To get information in 3D, the magnified astigmatism reveals the position of each molecule from the focus of the objective.
direct STochastic Optical Reconstruction Microscopy
dSTORM exploits the photoswitchingproperties of some fluorophores. In certain conditions, fluorophores can be sent to an intermediary state (the “dark state”) from which they randomly cycle between ON and OFF states.
PhotoActivated Localization Microscopy
PALM uses specific fluorescent fusion proteins called “photoactivatable” or “photoconvertible”. The ON state of these proteins can be randomly activated with the proper laser excitation.
Point Accumulation for Imaging in Nanoscale Topography
PAINT uses specific dyes that are ON only when they are transiently bound to their target. W ith the appropriate dye concentrations, it is possible to achieve a regime where only a few dyes are ON at the same time. DNA-PAINT uses short DNA single strands coupled to fluorophores. These probes are ON when they transiently hybridize to the complementary DNA strand coupled to an antibody targeting the structure of interest.
Single Particle Tracking
SPT in SMLM combines Single Particle Tracking with SMLM (PALM or STORM) to obtain spatially and temporally highly resolved diffusion maps of single molecules.
SPT need a precise algorithm to found and draw tracks from each molecule in the cell, state of the art algorithm are implemented in Neo Softwares.
Single-molecule imaging experiments or TIRF microscopy are in many cases limited from the range of the field of view. This is due to the use of Gaussian excitation which does not allow a homogeneous field of illumination on the samples. To solve this issue, we innovated with a very versatile illumination scheme called “Adaptative Scanning for Tunable Excitation Rendering” (ASTER). This can create a uniform field of illumination up to from 25×25μm² to150x150μm².

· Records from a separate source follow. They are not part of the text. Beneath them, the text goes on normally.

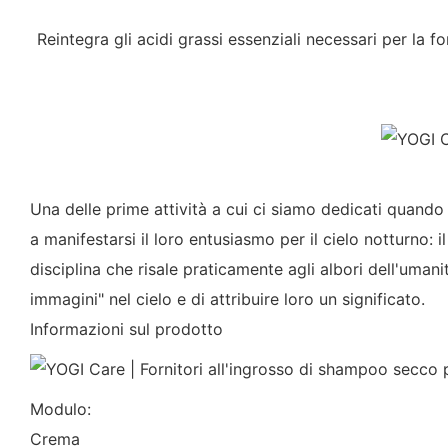
Reintegra gli acidi grassi essenziali necessari per la fo
Una delle prime attività a cui ci siamo dedicati quando
a manifestarsi il loro entusiasmo per il cielo notturno: i
disciplina che risale praticamente agli albori dell'uman
immagini" nel cielo e di attribuire loro un significato.
Informazioni sul prodotto
Modulo:
Crema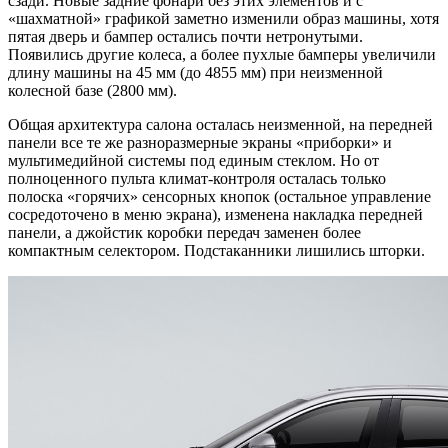
сзади. Новые задние фонари без этих элементов и с
«шахматной» графикой заметно изменили образ машины, хотя
пятая дверь и бампер остались почти нетронутыми.
Появились другие колеса, а более пухлые бамперы увеличили
длину машины на 45 мм (до 4855 мм) при неизменной
колесной базе (2800 мм).
Общая архитектура салона осталась неизменной, на передней
панели все те же разноразмерные экраны «приборки» и
мультимедийной системы под единым стеклом. Но от
полноценного пульта климат-контроля осталась только
полоска «горячих» сенсорных кнопок (остальное управление
сосредоточено в меню экрана), изменена накладка передней
панели, а джойстик коробки передач заменен более
компактным селектором. Подстаканники лишились шторки.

Illuminating with an Epifluorescence beam will lead to In-depth illumination and thus higher background. It is one of the many illuminations used in fluorescence microscopy and it allows us to visualize structures far from the coverslip such as the nucleus, thick cells, tissues …

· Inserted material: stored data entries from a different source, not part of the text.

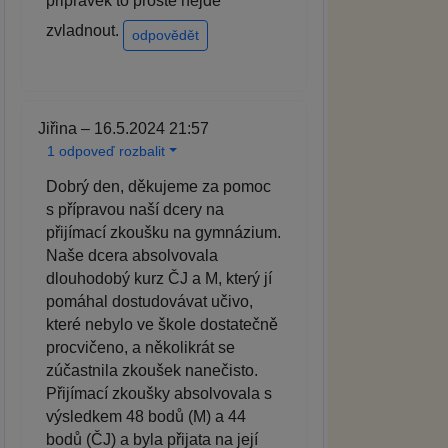
pripravek to proste nejde
zvladnout.
odpovědět
Jiřina – 16.5.2024 21:57
1 odpoveď rozbalit
Dobrý den, děkujeme za pomoc
s přípravou naší dcery na
přijímací zkoušku na gymnázium.
Naše dcera absolvovala
dlouhodobý kurz ČJ a M, který jí
pomáhal dostudovávat učivo,
které nebylo ve škole dostatečně
procvičeno, a několikrát se
zúčastnila zkoušek nanečisto.
Přijímací zkoušky absolvovala s
výsledkem 48 bodů (M) a 44
bodů (ČJ) a byla přijata na její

HiLo (Highly inclined and laminated optical sheet) is an illumination technique that aims to get the angle of illuminations that will lead to the highest Signal to Noise Ratio (SNR) on the image. This will limit the background. HiLo illumination can be used with slightly in-depth samples.
TIRF (Total internal reflection fluorescence) aims to excite with the critical angle the sample leading to complete reflection of the laser beam. When doing so, an evanescence wave is created and only excites molecules that are in the first hundreds of nanometers of the coverslip. This suppresses the background in depth. This approach is used to image structures close to the coverslip: membranes, cytoskeleton, in vitro surfaces…
Multicolor super-resolution microscopy is a powerful way to reveal macromolecular structure, to measure the direct distance between molecules, and to quantify molecular interactions at the nanoscale. It’s a challenge to perform this type of data acquisition without drifts, chromatic aberrations, and with the certainty of capturing data of comparable quality in all channels. The ideal solution requires equal conditions for all fluorophores regarding their photophysical responses, the same optical path, and the same uniform illumination to capture reliable multicolor images.
In SMLM there is a different way to perform multicolor imaging. The first technique is sequential multicolor imaging which aims is to label two or more different structures with fluorophores that can be activated with different lasers wavelength without the overlay of fluorescence.
The second techniques, unique with the SAFe systems, is the spectral demixing. which the aims is explainned below.
The principle is to split the emission fluorescence into two distinct detection channels thanks to a long pass dichroic beamsplitter. By using fluorophores emitting within the same wavelength range, their partially overlapping emission is then spectrally separated by the dichroic and imaged on the two detection scientific-grade cameras (the choice of the dichroic is linked to fluorophores and the SMLM strategy employed).
Each fluorophore can be retrieved on both images provided by the two cameras and the measured photon numbers on each camera will be related to the spectral separation of the fluorophore. Thus, a characteristic intensity ratio distribution R for each fluorophore can be determined. A calibration is required, by collecting the photon distribution on each camera from samples stained with single fluorophores.